- Artist
- Theodore Roszak 1907–1981
- Medium
- Steel
- Dimensions
- Object: 371 × 476 × 229 mm (16.4 kg)
- Collection
- Tate
- Acquisition
- Purchased 1953
- Reference
- N06163
Catalogue entry
N06163 The Unknown Political Prisoner (Defiant and Triumphant) 1952
Not inscribed
Steel brazed with nickel-silver, 14 5/8 x 18 3/4 x 9 (37.2 x 47.5 x 23) excluding wood and steel base; height including base 16 1/8 (41)
Purchased from the International Sculpture Competition (Grant-in-Aid) 1953
Exh: International Sculpture Competition: The Unknown Political Prisoner (American Preliminary Exhibition), Museum of Modern Art, New York, January-February 1953 (11); International Sculpture Competition: The Unknown Political Prisoner, Tate Gallery, March-May 1953 (35); Theodore Roszak, Whitney Museum, New York, September-November 1956 (12, repr. p.45); Walker Art Center, Minneapolis, December 1956-January 1957 (12, repr. p.45); Los Angeles County Museum, February-March 1957 (12, repr. p.45); San Francisco Museum of Art, April-May 1957 (12, repr. p.45); Seattle Art Museum, June-August 1957 (12, repr. p.45)
Repr: Art News, LI, February 1953, p.20; Art Digest, XXVII, February 1953, p.9
For particulars of the International Sculpture Competition: The Unknown
Political Prisoner see the note on the maquette by Consagra [N06166]. In a letter of 28 April 1953 to the Organiser, Anthony J.T. Kloman, Roszak wrote of his entry:
'In thinking about the forms for the maquette, I was strongly motivated by the moral and social values implicit in the subject ... In this instance, I envisioned the individual as politically committed either by accident or design against tyranny and oppression.

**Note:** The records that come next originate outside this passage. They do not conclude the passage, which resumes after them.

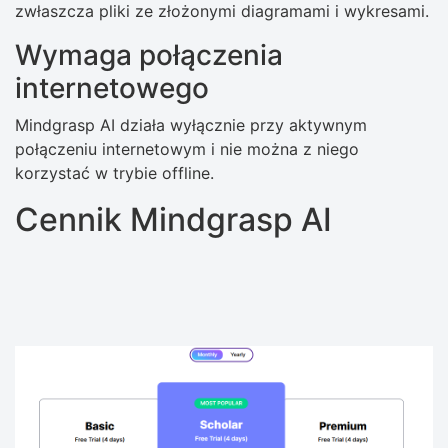
zwłaszcza pliki ze złożonymi diagramami i wykresami.
Wymaga połączenia
internetowego
Mindgrasp AI działa wyłącznie przy aktywnym
połączeniu internetowym i nie można z niego
korzystać w trybie offline.
Cennik Mindgrasp AI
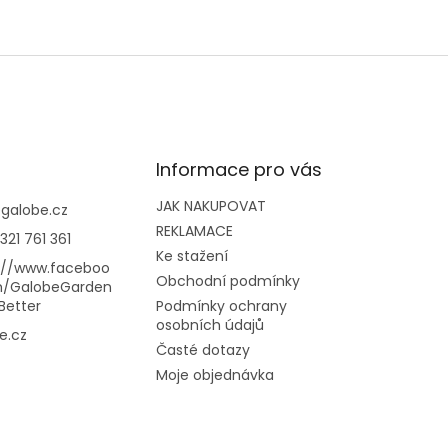
Informace pro vás
JAK NAKUPOVAT
@
galobe.cz
REKLAMACE
321 761 361
Ke stažení
://www.faceboo
Obchodní podmínky
m/GalobeGarden
Better
Podmínky ochrany
osobních údajů
e.cz
Časté dotazy
Moje objednávka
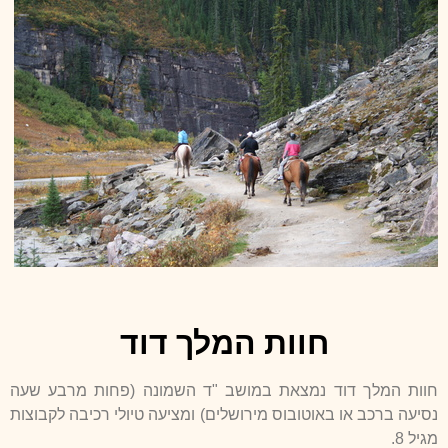
חוות המלך דוד
חוות המלך דוד נמצאת במושב "ד השמונה (פחות מרבע שעה
נסיעה ברכב או באוטובוס מירושלים) ומציעה טיולי רכיבה לקבוצות
מגיל 8.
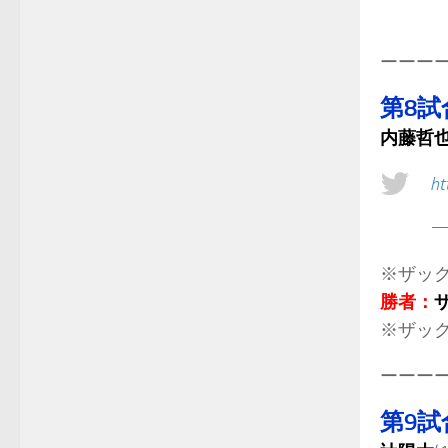
.
ーーー
第8試
内藤哲
ht
—
※ザッ
勝者：
ザ
※ザック
ーーー
第9試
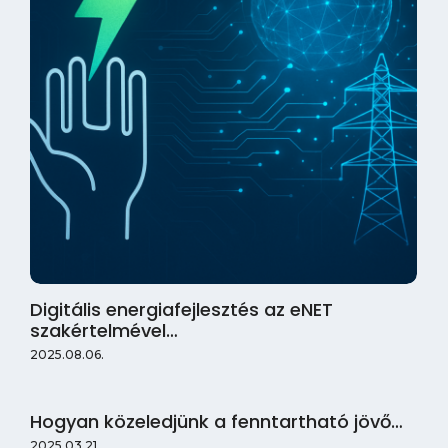
Digitális energiafejlesztés az eNET
szakértelmével…
2025.08.06.
Hogyan közeledjünk a fenntartható jövő…
2025.03.21.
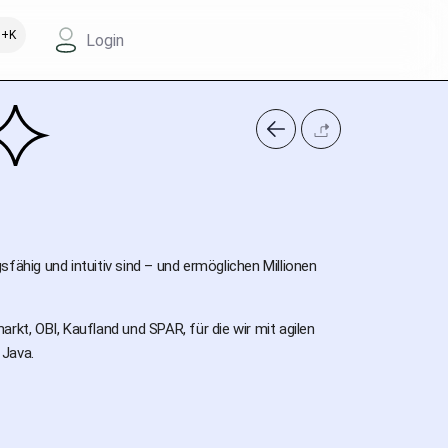
+K
Login
ngsfähig und intuitiv sind – und ermöglichen Millionen
rkt, OBI, Kaufland und SPAR, für die wir mit agilen
 Java.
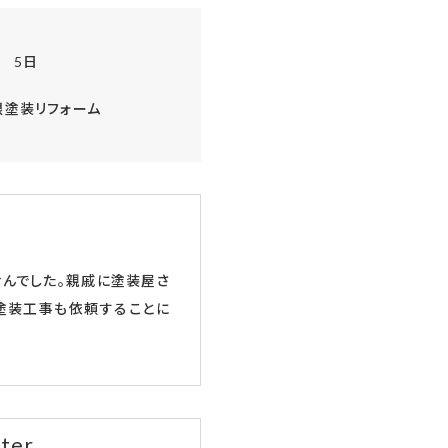
5日
根塗装リフォーム
んでした。親戚に塗装屋さ
塗装工事も依頼することに
ter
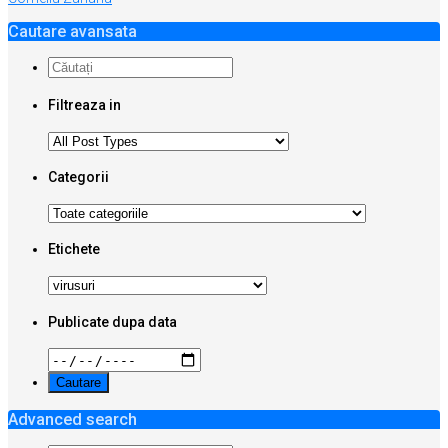
Cautare avansata
Filtreaza in
Categorii
Etichete
Publicate dupa data
Advanced search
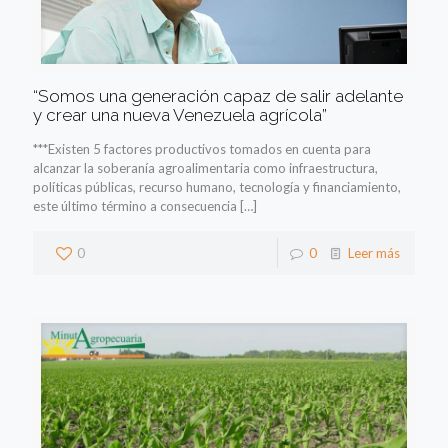
“Somos una generación capaz de salir adelante
y crear una nueva Venezuela agrícola”
***Existen 5 factores productivos tomados en cuenta para
alcanzar la soberanía agroalimentaria como infraestructura,
políticas públicas, recurso humano, tecnología y financiamiento,
este último término a consecuencia
[…]
0
0
Leer más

'While we have history to attest to the endless forms of human incarceration as a reward for "sinning" against the state, we have, nevertheless, witnessed the slow and hard won gains of those beliefs that have been sustained ... ultimately finding varying degrees of integration within the social structure. This clearly indicates to me not only the vindication of an individual morality, but the force with which ideas break through, however belatedly, and triumphantly assert themselves upon society as a whole.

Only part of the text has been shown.